Joint action by US, UK, Europe and Canada; Dow Jones surges on news

Central banks around the world made a second co-ordinated attempt to ease the credit crisis, three months after their first efforts failed to kickstart lending across the financial system.

After days of gathering fears that falling mortgage bond prices could trigger a wave of forced selling by highly indebted hedge funds and other investors, the Federal Reserve said that it would lead a global effort to inject around $250bn (£125bn) of replacement securities into the system.

The Bank of England, the European Central Bank and the central banks of Switzerland and Canada also joined the effort, which stoked a rally by battered stock markets yesterday.

The Fed is to auction $200bn of US government bonds – the safest debt securities available – and will take in unwanted mortgage bonds as collateral. A collapse in the value of these mortgage bonds was behind last week's market turmoil, as fears grow that even apparently robust mortgages could go into default if the US economy falls into recession and borrowers lose their jobs.

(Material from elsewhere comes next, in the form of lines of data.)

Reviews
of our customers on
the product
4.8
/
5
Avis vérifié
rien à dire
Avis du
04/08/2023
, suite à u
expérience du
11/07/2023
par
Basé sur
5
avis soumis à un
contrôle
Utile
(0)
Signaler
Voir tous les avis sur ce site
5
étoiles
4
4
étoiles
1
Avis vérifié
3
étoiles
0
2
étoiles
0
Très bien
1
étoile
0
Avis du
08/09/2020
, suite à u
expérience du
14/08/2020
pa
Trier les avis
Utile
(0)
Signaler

The latest actions come on top of last Friday's announcement that the Fed is increasing the size of its so-called "term auction facility", an emergency facility introduced in December that lends cash directly to the banking system, by $140bn.

Behind all the central bank's innovative moves is an attempt to flush the financial system with money and safe government bonds so that banks will feel comfortable lending to each other. Banks that have too many volatile mortgage bonds on their books, whose value is uncertain, have been reluctant to continue lending at historic levels. As a result, highly leveraged hedge funds are being told to sell assets to meet margin calls, and the cost of borrowing has risen across the financial system, threatening to make it more costly for even robust businesses to invest. That in turn threatens turning a fin-ancial crisis into a trigger for a recession in the real economy.

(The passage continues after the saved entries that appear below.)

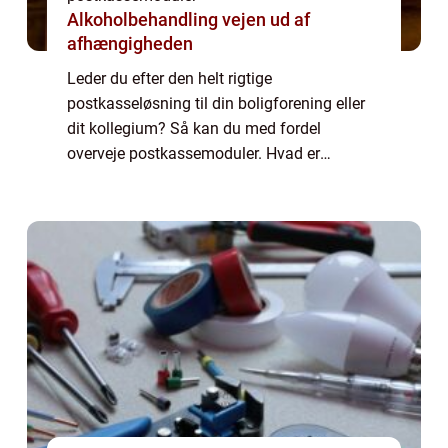
Alkoholbehandling vejen ud af
afhængigheden
Leder du efter den helt rigtige
postkasseløsning til din boligforening eller
dit kollegium? Så kan du med fordel
overveje postkassemoduler. Hvad er
postkassemoduler? Postkassemoduler er,
som betegnelsen måske antyder, moduler
som er sammensat af et a...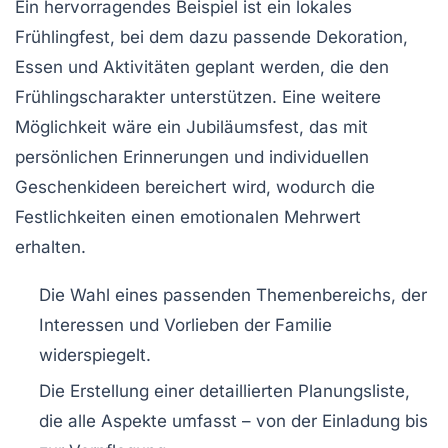
Ein hervorragendes Beispiel ist ein lokales
Frühlingfest
, bei dem dazu passende Dekoration,
Essen und Aktivitäten geplant werden, die den
Frühlingscharakter unterstützen. Eine weitere
Möglichkeit wäre ein
Jubiläumsfest
, das mit
persönlichen Erinnerungen und individuellen
Geschenkideen bereichert wird, wodurch die
Festlichkeiten einen emotionalen Mehrwert
erhalten.
Die Wahl eines passenden Themenbereichs, der
Interessen und Vorlieben der Familie
widerspiegelt.
Die Erstellung einer detaillierten Planungsliste,
die alle Aspekte umfasst – von der Einladung bis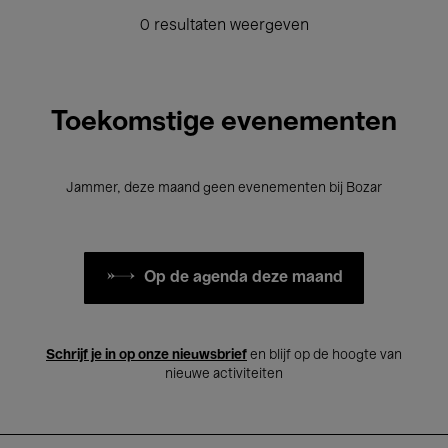
0 resultaten weergeven
Toekomstige evenementen
Jammer, deze maand geen evenementen bij Bozar
Op de agenda deze maand
Schrijf je in op onze nieuwsbrief
en blijf op de hoogte van
nieuwe activiteiten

"Since the co-ordinated actions taken in December 2007, the G-10 central banks have continued to work together closely and to consult regularly on liquidity pressures in funding markets," the Fed said yesterday. "Pressures in some of these markets have recently increased again."

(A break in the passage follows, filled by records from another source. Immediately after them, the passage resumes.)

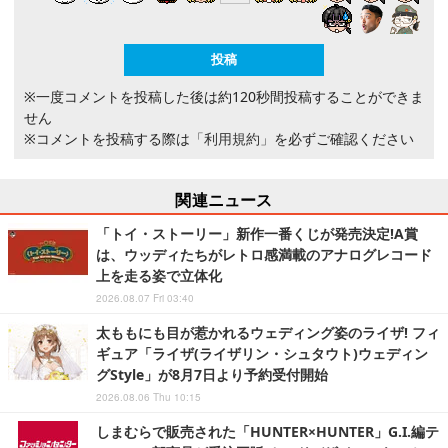
※一度コメントを投稿した後は約120秒間投稿することができま
せん
※コメントを投稿する際は
「利用規約」
を必ずご確認ください
関連ニュース
「トイ・ストーリー」新作一番くじが発売決定!A賞
は、ウッディたちがレトロ感満載のアナログレコード
上を走る姿で立体化
2026.08.07 Fri 03:40
太ももにも目が惹かれるウェディング姿のライザ! フィ
ギュア「ライザ(ライザリン・シュタウト)ウェディン
グStyle」が8月7日より予約受付開始
2026.08.06 Thu 10:15
しまむらで販売された「HUNTER×HUNTER」G.I.編テ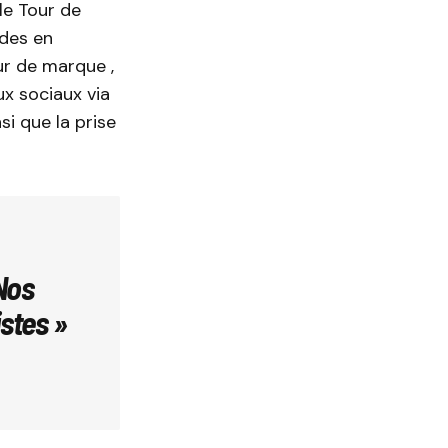
le Tour de
udes en
ur de marque ,
x sociaux via
si que la prise
Nos
stes »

The Bank of England said it would lend another £10bn in cash to the banking system, in return for a wider range of collateral that includes mortgage-backed securities, extending a facility that it offered as part of December's co-ordinated efforts. The new three-month loans will be offered next week, with another offering of an as yet undetermined size to follow in April. The ECB is to make $15bn available.

Meanwhile, the Fed is expanding currency "swap lines" with the ECB and the Swiss central bank, respectively, sending them dollars that can be lent to troubled European banks. A dwindling of dollar assets in Europe has contributed to the high inter-bank interest rates being charged for dollar-denominated lending, particularly the closely watched London inter-bank lending rate, Libor, off which many other types of loans are priced.

Stock markets jumped on the announcement of the co-ordinated moves. The FTSE 100 closed up 61.3 at 5,690.4 in London. The Dow Jones Industrial Average closed up 417 points, or 3.6 per cent, at 12,156.8 in New York. The dollar also rose and in the credit markets, investors moved out of safe assets such as Treasuries into riskier debt instruments.

Analysts were split on whether the moves might be enough to end the downward spiral in the debt markets. Joseph Brusuelas, economist at IDEAglobal, said: "By permitting borrowers to put up devalued collateral that currently contaminates the balance sheets of financial institutions, this should provide a generous bout of temporary relief to portfolios overweight with distressed assets. But we do not see this as a panacea. For now, the current Fed move will purchase a fortnight of peace."